Yayy Maggie. Congs. You win way too much at life, girl. I only learnt (and yes, I refuse to spell/use learned) about GEL the night before the applications were due =( But senior year, hopefully. I am glad someone I know got in so I can bother them with lotsa qns raspberry

Posted by: Sandra A on June 16, 2010

We're so pleased to have Maggie as part of the Gordon-MIT Engineering Leadership Program, and we hope everyone enjoys her blog entries! For more information about GEL, check out

Posted by: Bruce Mendelsohn on June 16, 2010

Thanks, all! Yeah, Amethyst, I always meant to watch Star Wars, but there are so many! I saw a Family Guy episode on it, does that count?

Posted by: mag on June 17, 2010

Where did star wars come in?

Posted by: genius ('18) on June 20, 2010


Posted by: Ana L on June 21, 2010

HI Maggie!
You do seem to be like me in a lot of ways(Or am I like you?)! I'm surprised. Reading your blog entry given me some hope! Well, Welcome to blogging..I'm sure I'll enjoy your posts!

Posted by: yetanotherhopeful'15 on June 21, 2010

Hey, congrats on being in the new program! We're super-psyched for next year. To all you folks wanting to know more, visit: Thanks!

Posted by: Kevin, GEL '11 on June 21, 2010

Hi! As a recent graduate of GEL, I can say it totally changed my life and how I viewed the world and my place in it as an engineer. It's an amazing experience! I'm excited for you and everyone else in your class smile Congrats!

Posted by: Tanya Goldhaber on June 21, 2010

Maggie, question completely unrelated to your post, but did you consider majoring in Course 20 before you decided on 10B? If so, what made you choose 10B over 20?

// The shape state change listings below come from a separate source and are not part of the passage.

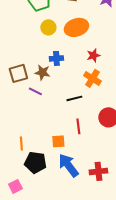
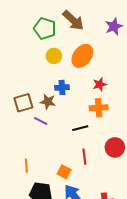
orange ellipse: (76, 27) -> (82, 56), turned -35
orange cross: (92, 78) -> (99, 108), turned -36
orange square: (58, 141) -> (64, 172), turned 32
orange line: (21, 143) -> (26, 166), moved

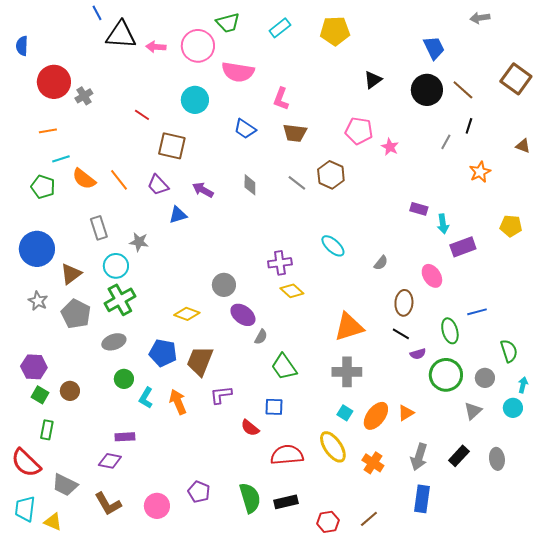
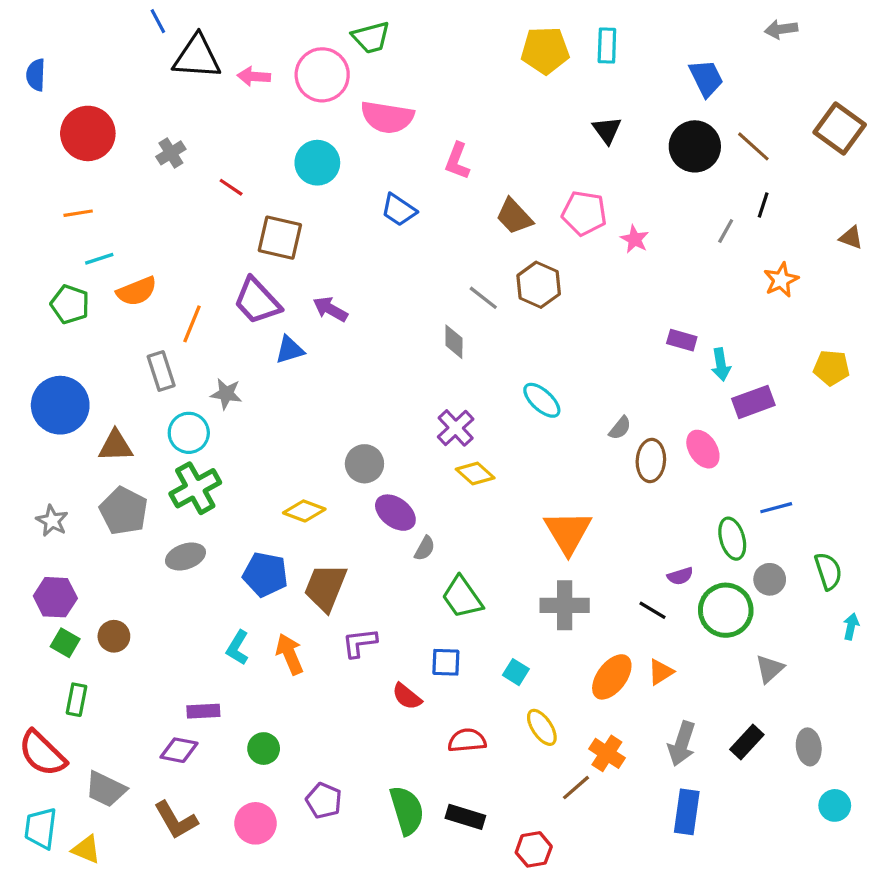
cyan rectangle: (280, 28) -> (607, 46), moved, turned -50
black triangle: (373, 80) -> (607, 130), turned -30
gray cross: (84, 96) -> (171, 153), moved
brown trapezoid: (295, 133) -> (514, 216), moved, turned 40
orange semicircle: (84, 179) -> (137, 291), turned -60
orange line: (119, 180) -> (192, 324), moved, turned 60
purple trapezoid: (158, 185) -> (257, 301), size x1.4
gray diamond: (250, 185) -> (454, 342), moved
purple cross: (280, 263) -> (456, 428), turned -35
brown triangle: (71, 274) -> (116, 446), turned 35
gray star: (38, 301) -> (52, 521), moved
brown ellipse: (404, 303) -> (651, 461), moved
orange triangle: (349, 327) -> (568, 532), turned -44
black line: (401, 334) -> (653, 610), moved
gray circle: (485, 378) -> (770, 579), moved
green circle: (124, 379) -> (264, 749), moved
cyan circle: (513, 408) -> (835, 805), moved
cyan square: (345, 413) -> (516, 672), moved
yellow ellipse: (333, 447) -> (542, 727), size x0.7
red semicircle: (287, 455) -> (467, 740), size x0.7
black rectangle: (286, 502) -> (465, 817), turned 30
brown line: (369, 519) -> (576, 788), moved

Posted by: Cody '14 on June 22, 2010

Hey Cody, I did think about 20 for a little bit, but I wanted to incorporate chem somehow. I'm better at chemistry, but I like biology more, and I couldn't decide between the two, so I thought 10B was a nice combination. I'm also very indecisive, so with experience in engineering, bio, and chem, I felt that I could go in a lot of different career directions. When it comes time for you to make that decision, I recommend going to the "choosing a major" fairs in the spring. That's really what sold 10B for me.